Heilsalben waren im Mittelalter nicht nur rein medizinische Mittel, sondern häufig auch spirituelle Werkzeuge. Sie wurden unter Gebeten oder Segnungen zubereitet, und ihre Wirkung sollte nicht nur körperliche, sondern auch „geistige“ Reinigung und Heilung bewirken.

In manchen Klöstern wurde sogar auf die Mondphasen geachtet oder alchemistische Prinzipien angewendet – etwa die Zuordnung von Kräutern zu Planeten oder Elementen.

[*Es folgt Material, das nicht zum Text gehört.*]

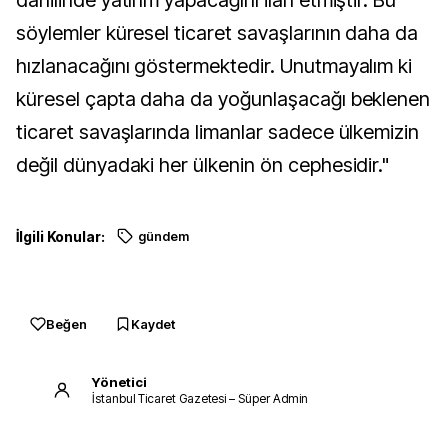
dahilinde yatırım yapacağını ilan etmiştir. Bu
söylemler küresel ticaret savaşlarının daha da
hızlanacağını göstermektedir. Unutmayalım ki
küresel çapta daha da yoğunlaşacağı beklenen
ticaret savaşlarında limanlar sadece ülkemizin
değil dünyadaki her ülkenin ön cephesidir."
İlgili Konular:
gündem
Beğen
Kaydet
Yönetici
İstanbul Ticaret Gazetesi – Süper Admin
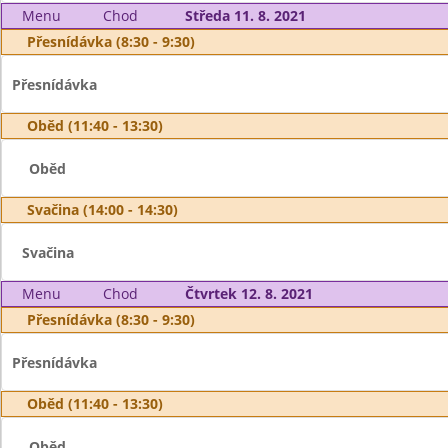
Menu
Chod
Středa 11. 8. 2021
Přesnídávka (8:30 - 9:30)
Přesnídávka
Oběd (11:40 - 13:30)
Oběd
Svačina (14:00 - 14:30)
Svačina
Menu
Chod
Čtvrtek 12. 8. 2021
Přesnídávka (8:30 - 9:30)
Přesnídávka
Oběd (11:40 - 13:30)
Oběd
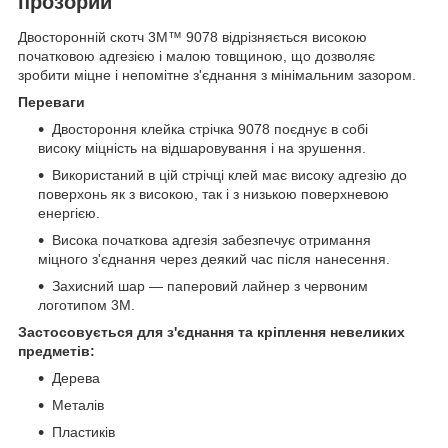
прозорий
Двосторонній скотч 3M™ 9078 відрізняється високою
початковою адгезією і малою товщиною, що дозволяє
зробити міцне і непомітне з'єднання з мінімальним зазором.
Переваги
Двостороння клейка стрічка 9078 поєднує в собі
високу міцність на відшаровування і на зрушення.
Використаний в цій стрічці клей має високу адгезію до
поверхонь як з високою, так і з низькою поверхневою
енергією.
Висока початкова адгезія забезпечує отримання
міцного з'єднання через деякий час після нанесення.
Захисний шар ― паперовий лайнер з червоним
логотипом 3M.
Застосовується для з'єднання та кріплення невеликих
предметів:
Дерева
Металів
Пластиків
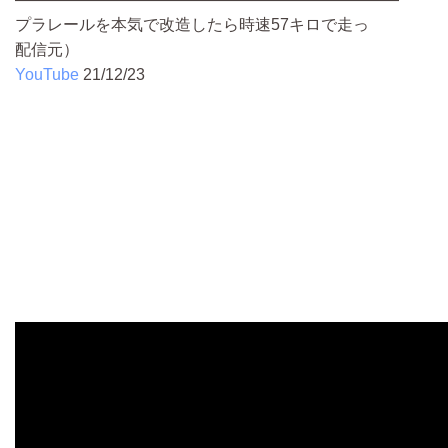
プラレールを本気で改造したら時速57キロで走っ
配信元）
YouTube
21/12/23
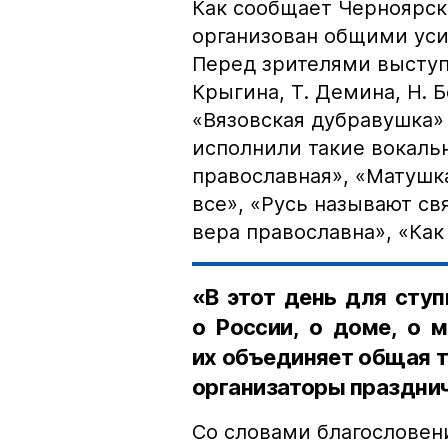
Как сообщает Черноярск
организован общими уси
Перед зрителями выступи
Крыгина, Т. Демина, Н. 
«Вязовская дубравушка» 
исполнили такие вокаль
православная», «Матушка
все», «Русь называют св
вера православна», «Как
«В этот день для сту
о России, о доме, о м
их объединяет общая т
организаторы праздни
Со словами благословен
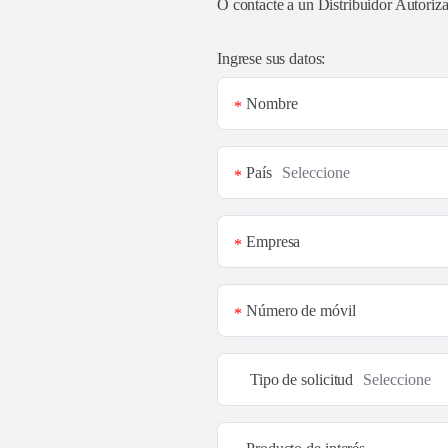
O contacte a un
Distribuidor Autoriz
Ingrese sus datos:
Nombre
*
País
*
Empresa
*
Número de móvil
*
Tipo de solicitud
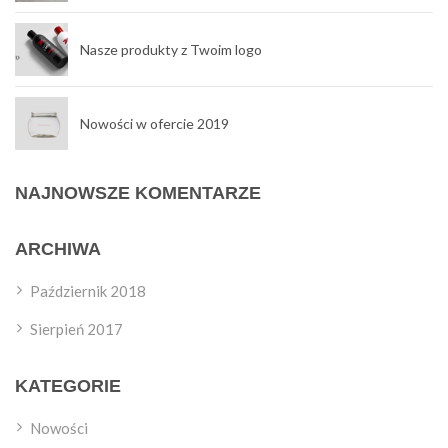
Nasze produkty z Twoim logo
Nowości w ofercie 2019
NAJNOWSZE KOMENTARZE
ARCHIWA
Październik 2018
Sierpień 2017
KATEGORIE
Nowości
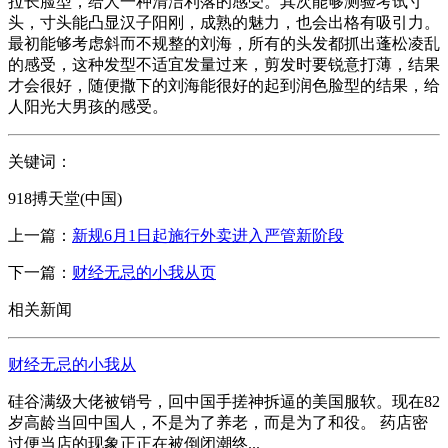
拉长脸型，给人一种清洁利落的感受。其次能够测验考试寸
头，寸头能凸显汉子阳刚，成熟的魅力，也会出格有吸引力。
最初能够考虑斜而不规整的刘海，所有的头发都抓出蓬松凌乱
的感受，这种发型不适宜发量过来，剪发时要锐意打薄，结果
才会很好，随便撒下的刘海能很好的起到润色脸型的结果，给
人阳光大男孩的感受。
关键词：
918搏天堂(中国)
上一篇：
新规6月1日起施行外卖进入严管新阶段
下一篇：
财经无忌的小我从页
相关新闻
财经无忌的小我从
硅谷满级大佬被销号，回中国手搓神拆逼的美国服软。现在82
岁高龄当回中国人，不是为了养老，而是为了和役。 药店密
过便当店的现象正正在被倒闭潮终...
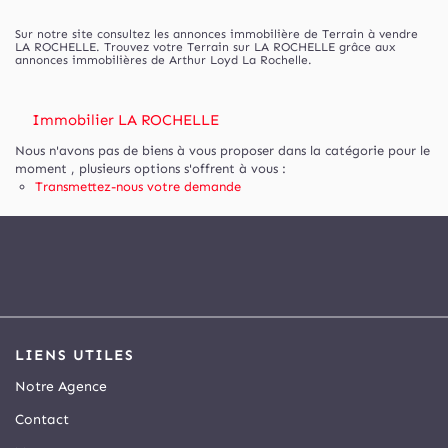
Sur notre site consultez les annonces immobilière de Terrain à vendre
LA ROCHELLE. Trouvez votre Terrain sur LA ROCHELLE grâce aux
annonces immobilières de Arthur Loyd La Rochelle.
Immobilier LA ROCHELLE
Nous n'avons pas de biens à vous proposer dans la catégorie pour le
moment , plusieurs options s'offrent à vous :
Transmettez-nous votre demande
LIENS UTILES
Notre Agence
Contact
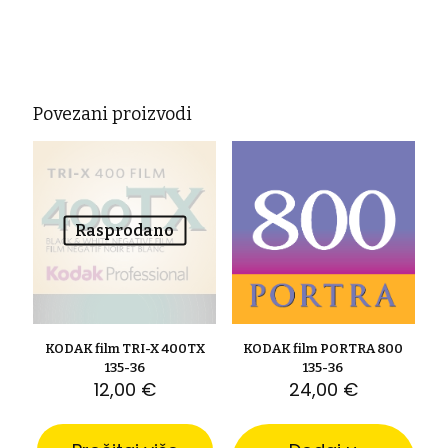
Povezani proizvodi
Rasprodano
KODAK film TRI-X 400TX
KODAK film PORTRA 800
135-36
135-36
12,00
€
24,00
€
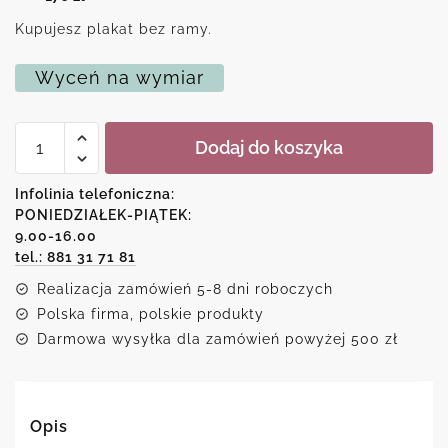
Kupujesz plakat bez ramy.
Wyceń na wymiar
ilość
Dodaj do koszyka
Plakat
z
anatomicznym
Infolinia telefoniczna:
rysunkiem
PONIEDZIAŁEK-PIĄTEK:
9.00-16.00
tel.: 881 31 71 81
Realizacja zamówień 5-8 dni roboczych
Polska firma, polskie produkty
Darmowa wysyłka dla zamówień powyżej 500 zł
Opis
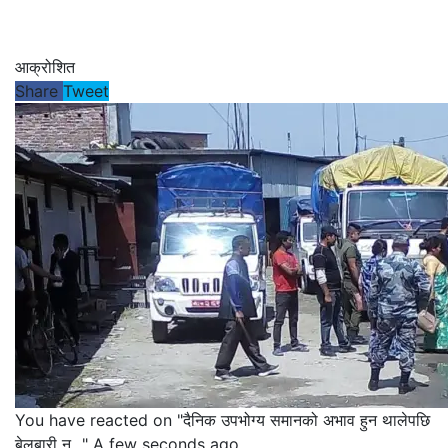
आक्रोशित
Share
Tweet
You have reacted on
"दैनिक उपभोग्य समानको अभाव हुन थालेपछि
बेलबारी न..."
A few seconds ago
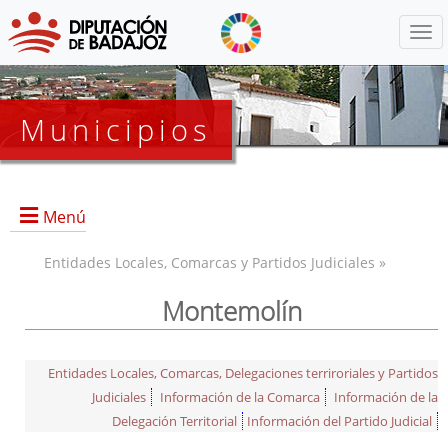
Menú
Municipios
Menú
Entidades Locales, Comarcas y Partidos Judiciales »
Montemolín
Entidades Locales, Comarcas, Delegaciones terriroriales y Partidos
Judiciales
Información de la Comarca
Información de la
Delegación Territorial
Información del Partido Judicial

Salben wurden damit Teil einer umfassenden kosmologischen Heilphilosophie, die den Menschen als Teil eines göttlichen Ganzen verstand.

5. Überlieferung und Wiederentdeckung

Viele der alten Rezepte wurden in sogenannten „Hausbüchern“, Kräuterbüchern oder Apothekerschriften überliefert. Einige dieser Werke sind heute noch erhalten – etwa das Lorscher Arzneibuch (um 800 n. Chr.), das als ältestes medizinisches Werk Deutschlands gilt.

In den letzten Jahrzehnten erlebt das alte Wissen eine Renaissance. Naturheilkundler, Historiker und Heilpraktiker studieren die mittelalterlichen Quellen und setzen das überlieferte Wissen neu um – teilweise mit modernen wissenschaftlichen Studien zur Wirksamkeit der Pflanzenstoffe.

Fazit

Die Heilsalben des Mittelalters waren ein Spiegel der damaligen Welt – eine Mischung aus praktischem Naturwissen, spiritueller Weltsicht und oft erstaunlicher medizinischer Weitsicht. Manche Rezepte erscheinen aus heutiger Sicht fragwürdig, andere wirken bis heute – und sind Grundlage für moderne Naturkosmetik, Salben und Hausmittel.

In einer Zeit, in der viele Menschen sich wieder auf natürliche Heilmethoden besinnen, lohnt sich ein Blick zurück:
Denn manchmal liegt in den Salben von gestern die Weisheit von morgen.